Trav lay in the darkness, listening to him breathe as he slept, and wished he could do the same. The feeling of that lithe little body, limp and sad next to his in the ER, seemed to be imprinted on his skin, etched into his muscles. He started doing math in his head. Mackey was twenty-one, right? Mackey was almost twenty-one? Trav was thirty-five. That was fourteen years. That made Trav a pedophile. He was worse than Grant Adams, the kid who’d loved Mackey and left him. He was Daddy—Mackey had obviously never had a daddy. Mackey was impressionable, and Trav had left a big impression.
No. There would be no relationship. There could be no relationship, because it would be based on every sort of wrong.
That was what his brain was saying, the part of him that had walked away from Terry without a backward glance.
But another part of him, a quiet part of him he didn’t listen to much, had started to whisper.
He’s an adult. Wait until he’s cleaned himself up and he’ll be able to make his own decisions. Look at him. He’s walked out of rehab twice. If he makes it through this time, that meansnobodytells Mackey Sanders to do something he doesn’t want to. It’s not like he respects authority anyway, Trav. If he wants you, he wantsyou, not the authority, not the daddy, just the man. You’re the only one he can trust. Can you trust anyone else with him?
That last question made him bury his face in the pillow and growl. No. No, he couldn’t trust anyone else with Mackey. The world had done a shitty job for Mackey James Sanders so far. Trav could do things right. Trav could take care of him and help him take care of himself and keep him clean and make sure nobody, not even Trav, not even Mackey, ever hurt this kid again.
You clocked him in the jaw, you bastard. Not hurt him? Mackey’s in danger from the people who love him most.
Trav lay on his back, squinting into the darkness, tears of anger and frustration slipping down the creases of his eyes.
“What’s wrong, Trav?” Mackey mumbled, and Trav was too exhausted to hold back. How had Mackey kept that terrible secret so close to his heart for so long?
“I hit you, Mackey. I don’t think I can forgive myself for that.”
“Man, you’re too rough on yourself,” Mackey said. “Fucking up don’t make you unforgivable—just makes you human. I totally deserved it.”
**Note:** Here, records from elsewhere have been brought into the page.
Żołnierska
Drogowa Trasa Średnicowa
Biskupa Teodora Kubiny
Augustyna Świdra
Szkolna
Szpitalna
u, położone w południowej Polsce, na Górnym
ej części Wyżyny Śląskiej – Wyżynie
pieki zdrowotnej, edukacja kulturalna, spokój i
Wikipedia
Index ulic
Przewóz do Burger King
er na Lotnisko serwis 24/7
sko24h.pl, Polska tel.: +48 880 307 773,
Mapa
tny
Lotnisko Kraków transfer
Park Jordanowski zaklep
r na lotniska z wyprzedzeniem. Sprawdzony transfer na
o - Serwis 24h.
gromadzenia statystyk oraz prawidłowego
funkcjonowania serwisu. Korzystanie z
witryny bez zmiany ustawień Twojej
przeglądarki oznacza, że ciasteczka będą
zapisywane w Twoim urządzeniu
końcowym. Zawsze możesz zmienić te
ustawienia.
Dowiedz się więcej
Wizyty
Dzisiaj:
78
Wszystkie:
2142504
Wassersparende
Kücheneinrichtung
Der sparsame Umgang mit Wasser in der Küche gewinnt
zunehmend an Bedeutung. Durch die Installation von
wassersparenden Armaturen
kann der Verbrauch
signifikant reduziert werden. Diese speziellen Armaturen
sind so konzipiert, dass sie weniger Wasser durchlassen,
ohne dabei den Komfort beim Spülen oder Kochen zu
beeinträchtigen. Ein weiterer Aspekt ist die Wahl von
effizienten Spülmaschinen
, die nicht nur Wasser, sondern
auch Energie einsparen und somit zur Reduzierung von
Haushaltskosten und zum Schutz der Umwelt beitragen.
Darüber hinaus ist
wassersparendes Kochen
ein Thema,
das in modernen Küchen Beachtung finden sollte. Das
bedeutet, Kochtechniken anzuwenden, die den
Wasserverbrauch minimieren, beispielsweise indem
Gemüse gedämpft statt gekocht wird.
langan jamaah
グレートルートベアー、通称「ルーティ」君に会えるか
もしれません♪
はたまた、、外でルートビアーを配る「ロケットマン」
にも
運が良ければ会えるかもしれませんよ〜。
“Nobody deserves to get hit, Mackey.”
Mackey shifted and popped up over the edge of the bed. “People don’t deserve to get beat,” he said after a minute. “They don’t deserve to get bullied or assaulted or abused. But you didn’t hit me thinking I was weaker and you could get away with it. You hit me thinking I was your equal and a pain in the ass.” Even in the moonlight coming through the big open window behind them, Trav could see Mackey’s teeth glinting in a smile. The bruise on the jaw, Trav couldn’t see, but that smile was plain as day. “Besides—you pulled that punch. We both know it.”
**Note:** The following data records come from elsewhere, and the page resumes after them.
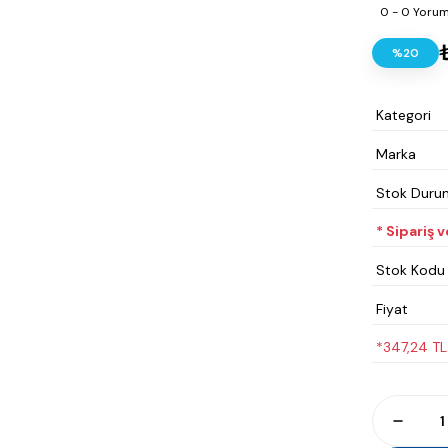
0 - 0 Yoru
%20
Kategori
Marka
Stok Duru
* Sipariş 
Stok Kodu
Fiyat
*347,24 TL 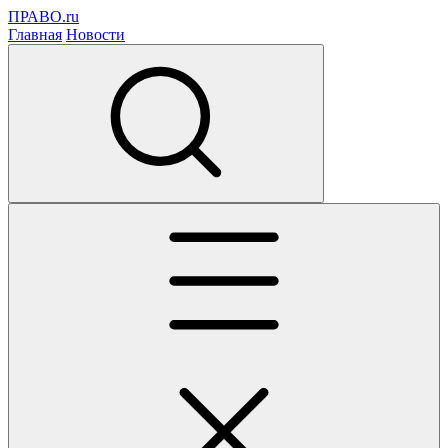
ПРАВО.ru
Главная
Новости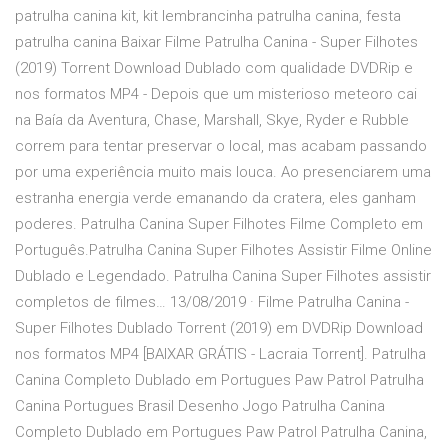
patrulha canina kit, kit lembrancinha patrulha canina, festa
patrulha canina Baixar Filme Patrulha Canina - Super Filhotes
(2019) Torrent Download Dublado com qualidade DVDRip e
nos formatos MP4 - Depois que um misterioso meteoro cai
na Baía da Aventura, Chase, Marshall, Skye, Ryder e Rubble
correm para tentar preservar o local, mas acabam passando
por uma experiência muito mais louca. Ao presenciarem uma
estranha energia verde emanando da cratera, eles ganham
poderes. Patrulha Canina Super Filhotes Filme Completo em
Português.Patrulha Canina Super Filhotes Assistir Filme Online
Dublado e Legendado. Patrulha Canina Super Filhotes assistir
completos de filmes… 13/08/2019 · Filme Patrulha Canina -
Super Filhotes Dublado Torrent (2019) em DVDRip Download
nos formatos MP4 [BAIXAR GRÁTIS - Lacraia Torrent]. Patrulha
Canina Completo Dublado em Portugues Paw Patrol Patrulha
Canina Portugues Brasil Desenho Jogo Patrulha Canina
Completo Dublado em Portugues Paw Patrol Patrulha Canina,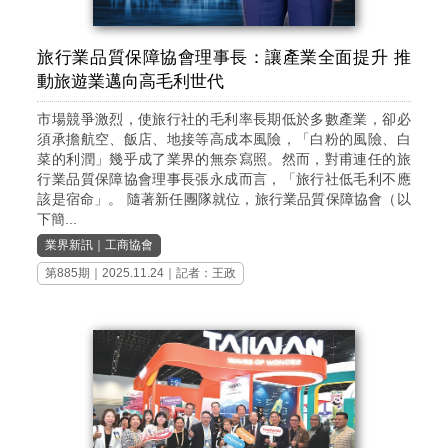
旅行業品質保障協會理事長：讓產業全面提升 推
動旅遊業邁向高毛利世代
市場競爭激烈，使旅行社的毛利率長期低於多數產業，卻必
須承擔航空、飯店、地接等高成本風險，「白粉的風險、白
菜的利潤」幾乎成了業界的無奈寫照。然而，對甫連任的旅
行業品質保障協會理事長張永成而言，「旅行社低毛利不應
該是宿命」。 隨著新任團隊就位，旅行業品質保障協會（以
下簡...
業界新訊
｜
工商協會
第885期
｜2025.11.24｜記者：王政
He dropped out of sight then, leaving Trav alone in the darkness, but Trav found himself laughing bitterly.
There you go. He was an equal and a pain in the ass. Trav was going to have to let Mackey make his own decision, and maybe have to live with the fact that he was human after all.
And Mackey was right. Trav knew himself. He’d pulled the goddamned punch. If he’d hit Mackey as hard as he’d hit that wall, Mackey would have been the one getting X-rayed.
It would have to be enough.
THENEXTmorning, bright and early, Trav called for the limo. He needed to go to the hospital afterward anyway so they could take off the splint and put on a cast, but nobody but Mackey had a reason to load themselves into the limo.
But the entire household got in anyway.
This time when Mackey got out, everybody got out with him. Shelia started it with the hug, and then Stevie and Jefferson and Kell.
And then Trav.
The kid had slept in his corner, between Trav’s bed and the wall. Trav gathered him into a one-armed hug that wasn’t even pretending to be distanced or professional or even platonic.
“Be good,” Trav whispered. “Come back. We’re all pulling for you, kid, okay? Don’t be afraid of us. We love you.”